GOAL OF THE EXERCISE - Please output all of the entries exactly and omit any images they hold.

Dataset excerpts:
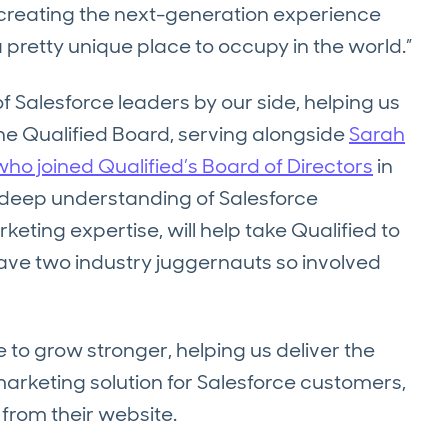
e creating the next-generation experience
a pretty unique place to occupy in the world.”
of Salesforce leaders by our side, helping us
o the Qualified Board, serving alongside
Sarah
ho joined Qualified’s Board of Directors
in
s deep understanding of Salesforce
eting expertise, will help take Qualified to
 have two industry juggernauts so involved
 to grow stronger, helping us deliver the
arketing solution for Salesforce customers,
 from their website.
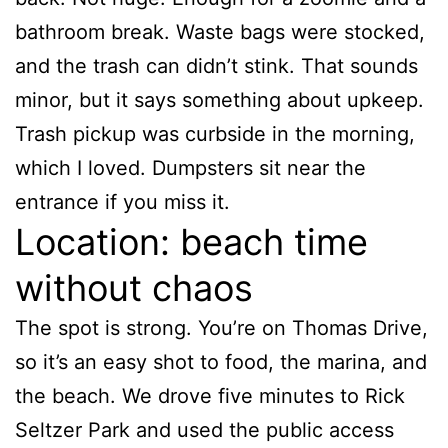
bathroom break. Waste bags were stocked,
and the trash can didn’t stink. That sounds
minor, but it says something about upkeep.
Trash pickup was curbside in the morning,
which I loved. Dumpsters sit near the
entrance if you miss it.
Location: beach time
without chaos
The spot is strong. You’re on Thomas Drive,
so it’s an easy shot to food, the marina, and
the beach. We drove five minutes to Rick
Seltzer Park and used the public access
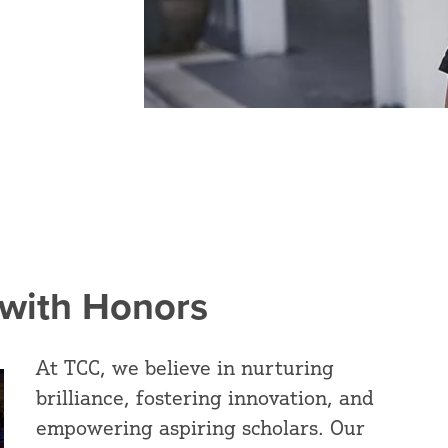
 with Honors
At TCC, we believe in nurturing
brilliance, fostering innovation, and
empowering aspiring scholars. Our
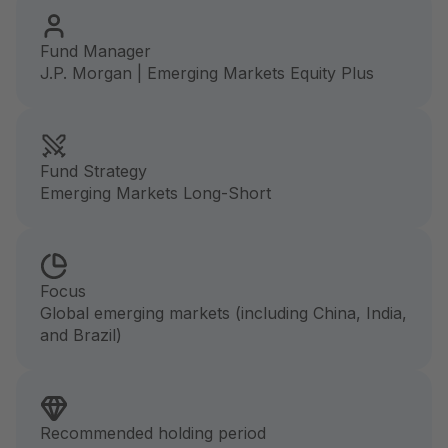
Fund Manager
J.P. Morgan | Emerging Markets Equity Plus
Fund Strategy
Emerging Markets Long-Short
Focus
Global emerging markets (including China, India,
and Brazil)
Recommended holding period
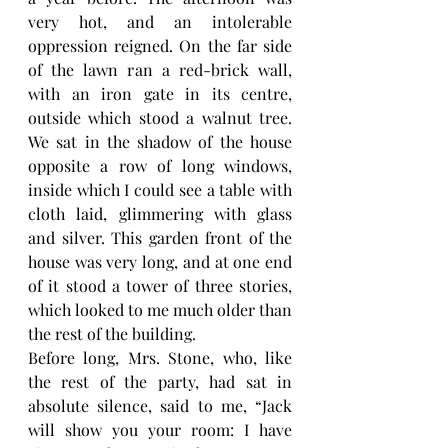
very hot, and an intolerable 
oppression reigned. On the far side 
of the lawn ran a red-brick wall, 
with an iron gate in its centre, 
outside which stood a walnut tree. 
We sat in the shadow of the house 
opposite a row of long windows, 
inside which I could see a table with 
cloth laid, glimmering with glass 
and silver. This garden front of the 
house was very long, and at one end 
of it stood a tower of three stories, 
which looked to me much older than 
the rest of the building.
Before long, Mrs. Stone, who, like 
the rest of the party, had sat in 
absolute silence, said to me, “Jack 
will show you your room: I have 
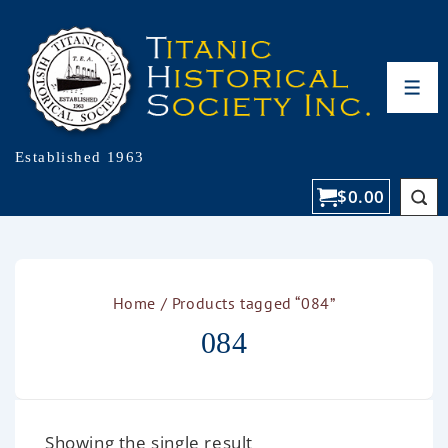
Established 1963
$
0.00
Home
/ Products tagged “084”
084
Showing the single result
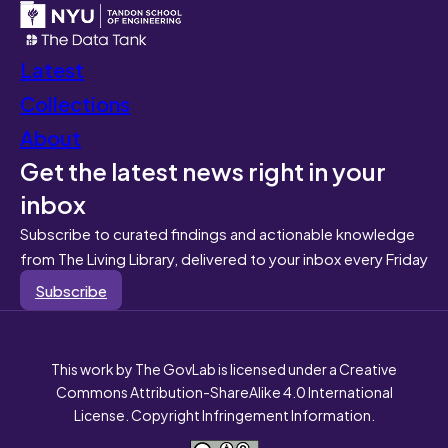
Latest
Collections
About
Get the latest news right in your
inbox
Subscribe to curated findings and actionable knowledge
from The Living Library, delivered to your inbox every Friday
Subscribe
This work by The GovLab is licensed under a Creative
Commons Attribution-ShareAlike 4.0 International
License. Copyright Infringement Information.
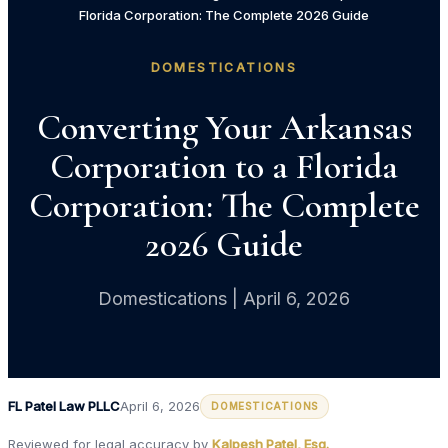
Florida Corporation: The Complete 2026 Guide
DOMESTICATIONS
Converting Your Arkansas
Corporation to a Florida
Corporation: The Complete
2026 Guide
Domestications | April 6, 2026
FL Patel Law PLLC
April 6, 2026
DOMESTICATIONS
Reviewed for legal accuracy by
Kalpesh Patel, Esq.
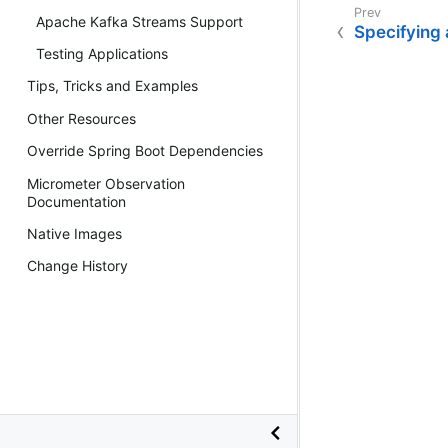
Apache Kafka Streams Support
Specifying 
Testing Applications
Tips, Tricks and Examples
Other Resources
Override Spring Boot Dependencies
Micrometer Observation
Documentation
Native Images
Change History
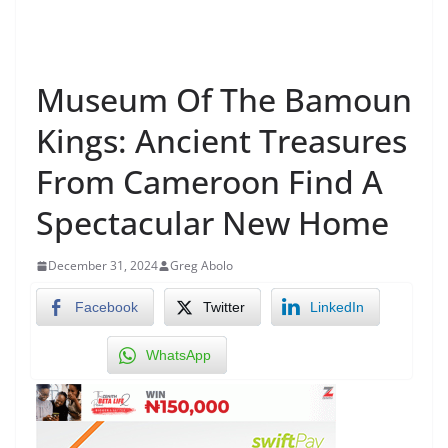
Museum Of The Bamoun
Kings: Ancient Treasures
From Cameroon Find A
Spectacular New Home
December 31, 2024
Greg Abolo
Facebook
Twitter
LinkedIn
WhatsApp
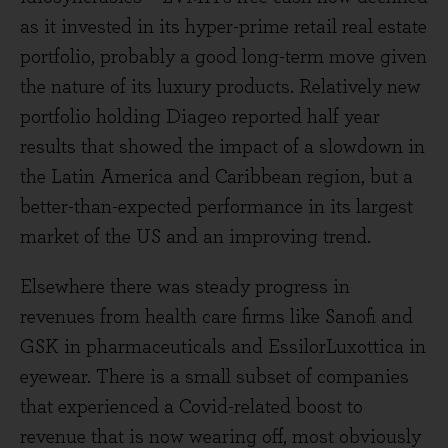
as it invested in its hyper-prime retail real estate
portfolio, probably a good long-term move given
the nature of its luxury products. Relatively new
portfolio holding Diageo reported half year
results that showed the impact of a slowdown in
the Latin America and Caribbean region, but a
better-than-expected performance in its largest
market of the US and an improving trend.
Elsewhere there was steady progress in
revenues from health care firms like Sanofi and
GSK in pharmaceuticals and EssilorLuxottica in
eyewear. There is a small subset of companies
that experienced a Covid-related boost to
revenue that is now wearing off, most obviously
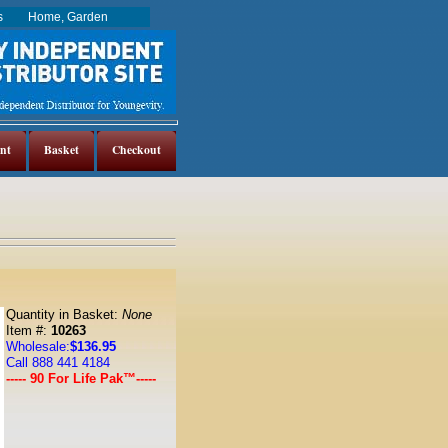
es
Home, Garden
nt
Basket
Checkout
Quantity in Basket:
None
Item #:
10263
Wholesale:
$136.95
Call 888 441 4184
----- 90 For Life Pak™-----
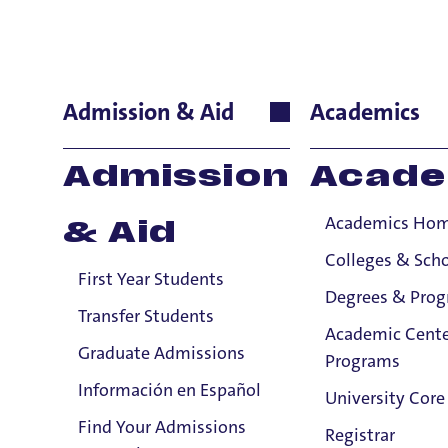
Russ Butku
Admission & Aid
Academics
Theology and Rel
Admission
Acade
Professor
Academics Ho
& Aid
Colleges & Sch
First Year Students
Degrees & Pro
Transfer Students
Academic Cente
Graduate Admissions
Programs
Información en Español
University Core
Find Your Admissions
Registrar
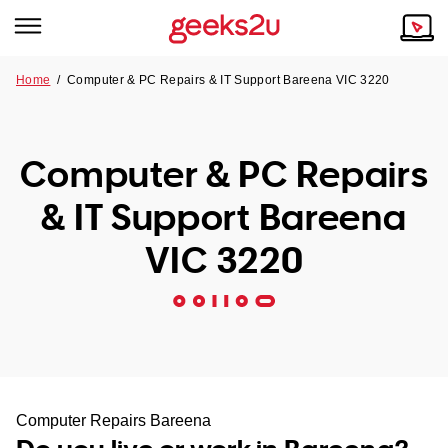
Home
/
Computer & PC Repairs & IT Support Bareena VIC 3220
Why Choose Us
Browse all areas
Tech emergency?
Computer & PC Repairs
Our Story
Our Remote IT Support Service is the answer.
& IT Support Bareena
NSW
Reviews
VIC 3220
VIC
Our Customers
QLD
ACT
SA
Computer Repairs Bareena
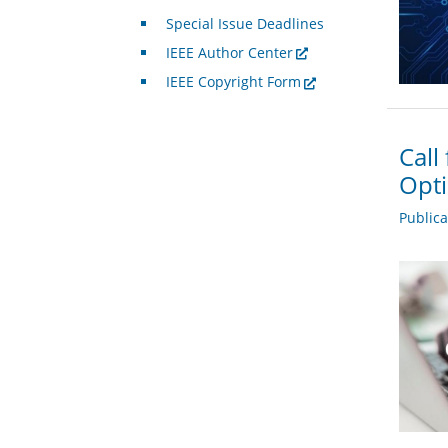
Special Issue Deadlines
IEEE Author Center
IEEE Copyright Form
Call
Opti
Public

EXERCISE SOLUTION -
e creating the next-generation experience
a pretty unique place to occupy in the world.”
of Salesforce leaders by our side, helping us
o the Qualified Board, serving alongside
Sarah
ho joined Qualified’s Board of Directors
in
s deep understanding of Salesforce
eting expertise, will help take Qualified to
 have two industry juggernauts so involved
 to grow stronger, helping us deliver the
arketing solution for Salesforce customers,
 from their website.
bathroom break. Waste bags were stocked,
and the trash can didn’t stink. That sounds
minor, but it says something about upkeep.
Trash pickup was curbside in the morning,
which I loved. Dumpsters sit near the
entrance if you miss it.
Location: beach time
without chaos
The spot is strong. You’re on Thomas Drive,
so it’s an easy shot to food, the marina, and
the beach. We drove five minutes to Rick
Seltzer Park and used the public access
 with Honors
At TCC, we believe in nurturing
brilliance, fostering innovation, and
empowering aspiring scholars. Our
Fund Manager
J.P. Morgan | Emerging Markets Equity Plus
Fund Strategy
Emerging Markets Long-Short
Focus
Global emerging markets (including China, India,
and Brazil)
Recommended holding period
very hot, and an intolerable 
oppression reigned. On the far side 
of the lawn ran a red-brick wall, 
with an iron gate in its centre, 
outside which stood a walnut tree. 
We sat in the shadow of the house 
opposite a row of long windows, 
inside which I could see a table with 
cloth laid, glimmering with glass 
and silver. This garden front of the 
house was very long, and at one end 
of it stood a tower of three stories, 
which looked to me much older than 
the rest of the building.
Before long, Mrs. Stone, who, like 
the rest of the party, had sat in 
absolute silence, said to me, “Jack 
will show you your room: I have 
Established 1963
$
0.00
Home
/ Products tagged “084”
084
Showing the single result
Latest
Collections
About
Get the latest news right in your
inbox
Subscribe to curated findings and actionable knowledge
from The Living Library, delivered to your inbox every Friday
Subscribe
This work by The GovLab is licensed under a Creative
Commons Attribution-ShareAlike 4.0 International
License. Copyright Infringement Information.
Florida Corporation: The Complete 2026 Guide
DOMESTICATIONS
Converting Your Arkansas
Corporation to a Florida
Corporation: The Complete
2026 Guide
Domestications | April 6, 2026
FL Patel Law PLLC
April 6, 2026
DOMESTICATIONS
Reviewed for legal accuracy by
Kalpesh Patel, Esq.
Apache Kafka Streams Support
Specifying 
Testing Applications
Tips, Tricks and Examples
Other Resources
Override Spring Boot Dependencies
Micrometer Observation
Documentation
Native Images
Change History
Museum Of The Bamoun
Kings: Ancient Treasures
From Cameroon Find A
Spectacular New Home
December 31, 2024
Greg Abolo
Facebook
Twitter
LinkedIn
WhatsApp
as it invested in its hyper-prime retail real estate
portfolio, probably a good long-term move given
the nature of its luxury products. Relatively new
portfolio holding Diageo reported half year
results that showed the impact of a slowdown in
the Latin America and Caribbean region, but a
better-than-expected performance in its largest
market of the US and an improving trend.
Elsewhere there was steady progress in
revenues from health care firms like Sanofi and
GSK in pharmaceuticals and EssilorLuxottica in
eyewear. There is a small subset of companies
that experienced a Covid-related boost to
revenue that is now wearing off, most obviously
es
Home, Garden
nt
Basket
Checkout
Quantity in Basket:
None
Item #:
10263
Wholesale:
$136.95
Call 888 441 4184
----- 90 For Life Pak™-----
Russ Butku
Admission & Aid
Academics
Theology and Rel
Admission
Acade
Professor
Academics Ho
& Aid
Colleges & Sch
First Year Students
Degrees & Pro
Transfer Students
Academic Cente
Graduate Admissions
Programs
Información en Español
University Core
Find Your Admissions
Registrar
Home
/
Computer & PC Repairs & IT Support Bareena VIC 3220
Why Choose Us
Browse all areas
Tech emergency?
Computer & PC Repairs
Our Story
Our Remote IT Support Service is the answer.
& IT Support Bareena
NSW
Reviews
VIC 3220
VIC
Our Customers
QLD
ACT
SA
Computer Repairs Bareena
Special Issue Deadlines
IEEE Author Center
IEEE Copyright Form
Call
Opti
Public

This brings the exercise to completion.